FIG. 9D illustrates an exemplary method of applying localized pressure to one or more skin regions of the individual using a device including one or more Fresnel lenses according to examples of the disclosure. One or more protrusions (e.g., protrusion 302 illustrated in FIGS. 3A-3B, back plate 406 illustrated in FIGS. 4A-4B, protrusion 502 illustrated in FIGS. 5A-5B, protrusion 512 illustrated in FIG. 5C, protrusion 602 illustrated in FIGS. 6A-6B, protrusion 702 illustrated in FIGS. 7A-7C, protrusion 802 illustrated in FIGS. 8A-8B, and protrusion 902 illustrated in FIG. 9A) can apply localized pressure (e.g., pressure 320 illustrated in FIG. 3B, pressure 420 illustrated in FIG. 4B, pressure 520 illustrated in FIG. 5B, and pressure 620 and pressure 622 illustrated in FIG. 6B) to the individual's skin (e.g., skin 220 illustrated in FIG. 3B, skin 308 illustrated in FIG. 3B, skin 408 illustrated in FIG. 4B, skin 508 illustrated in FIG. 5B, and skin 608 illustrated in FIG. 6B) at one or more skin regions (step 952 of process 950).

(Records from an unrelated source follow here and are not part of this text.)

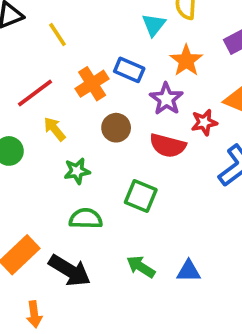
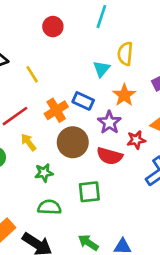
brown circle: (116, 128) -> (73, 142), size x1.5
green square: (141, 196) -> (89, 192), turned -30

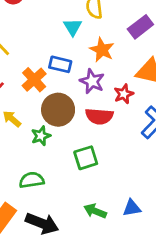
green star: (44, 173) -> (41, 136), moved
green semicircle: (49, 207) -> (32, 180), moved

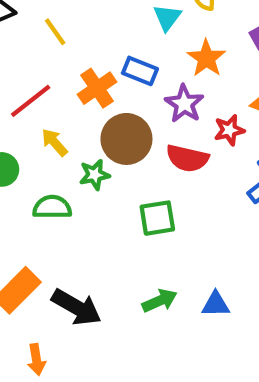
green semicircle: (32, 180) -> (52, 207), moved
green arrow: (95, 211) -> (160, 301), turned 125

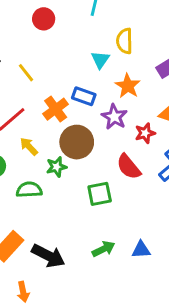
red semicircle: (187, 158) -> (129, 167), moved, turned 40

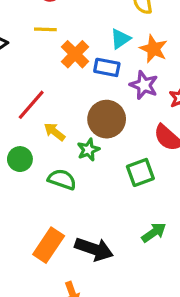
cyan triangle: (100, 60) -> (120, 39), moved, turned 30
yellow line: (26, 73) -> (45, 29), moved, turned -42
orange cross: (56, 109) -> (75, 54), moved
green semicircle: (29, 190) -> (62, 179), turned 30

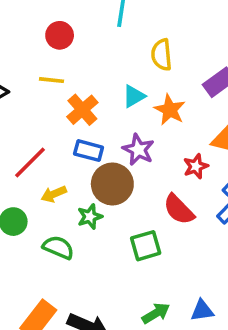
blue rectangle: (107, 67) -> (89, 151), moved
purple star: (144, 85) -> (138, 150), moved
yellow arrow: (55, 132) -> (54, 194), turned -65

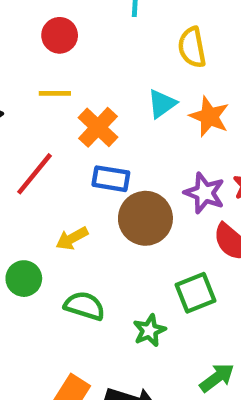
purple star: (138, 150) -> (204, 193), moved
red line: (30, 162) -> (34, 174), moved
green star: (90, 217) -> (149, 330), moved

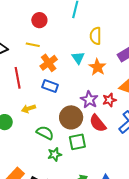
cyan triangle: (162, 104) -> (78, 58), turned -40
red line: (34, 174) -> (18, 78), turned -60
brown circle: (145, 218) -> (71, 117), moved
green semicircle: (84, 306) -> (45, 133), moved

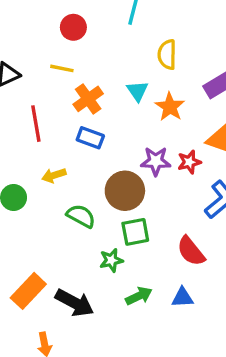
purple star: (89, 100) -> (156, 161), turned -30
red semicircle: (98, 123) -> (191, 251), moved
green star: (55, 154) -> (111, 260), moved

In some examples, the localized pressure can be created at multiple spatially separated regions of the individual's skin. In some examples, the localized pressure can be created at regions of the individual's skin located outside of the optical paths and/or field-of-view of the light emitter(s) and/or light sensor(s). In some examples, the localized pressure can be created at regions of the individual's skin in the optical paths and/or field-of-view of the light emitter(s) and/or light sensor(s). In some examples, the applied localized pressure can include different amounts of localized pressure. In some examples, the different amounts of localized pressure can be applied by a protrusion disposed on the back plate, one or more recesses associated with a cavity, and/or one or more protrusions disposed on a cover structure.

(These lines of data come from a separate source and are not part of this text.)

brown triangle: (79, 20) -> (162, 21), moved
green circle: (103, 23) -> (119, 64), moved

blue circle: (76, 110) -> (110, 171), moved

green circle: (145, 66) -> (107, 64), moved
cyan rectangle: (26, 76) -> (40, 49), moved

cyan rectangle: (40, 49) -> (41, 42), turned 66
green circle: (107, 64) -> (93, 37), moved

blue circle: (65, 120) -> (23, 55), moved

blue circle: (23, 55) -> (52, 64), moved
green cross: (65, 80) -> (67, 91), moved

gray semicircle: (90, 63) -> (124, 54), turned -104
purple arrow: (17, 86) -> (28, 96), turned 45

One or more light emitters (e.g., light emitter 206 and light emitter 216 illustrated in FIG. 2A) can emit light towards the individual's skin (step 954 of process 950). One or more Fresnel lenses (e.g., Fresnel lens 712 illustrated in FIGS. 7B-7C, Fresnel lens 812 illustrated in FIG. 8B, and Fresnel lens 912 illustrated in FIGS. 9A-9C) and one or more cover structures (e.g., cover structure 507 illustrated in FIG. 5B, cover structure 607 illustrated in FIG. 6A, cover structure 707 illustrated in FIGS. 7B-7C, cover structure 807 illustrated in FIG. 8B, and cover structure 907 illustrated in FIG. 9A) can allow the emitted light to pass through to the individual's skin (step 956 of process 950). Light can interact with some or all of the one or more skin regions (step 958 of process 950) and can reflect and/or scatter back to the device. One more cover structures can allow reflected and/or scattered light to pass through to one or more light sensors (e.g., light sensor 204 and light sensor 214 illustrated in FIG. 2A) (step 960 of process 950). One or more light sensors can detect at least a portion of the light that has interacted with the one or more skin regions (step 962 of process 950). A processor or controller (e.g., controller 209) can determine the individual's physiological signals (step 964 of process 950).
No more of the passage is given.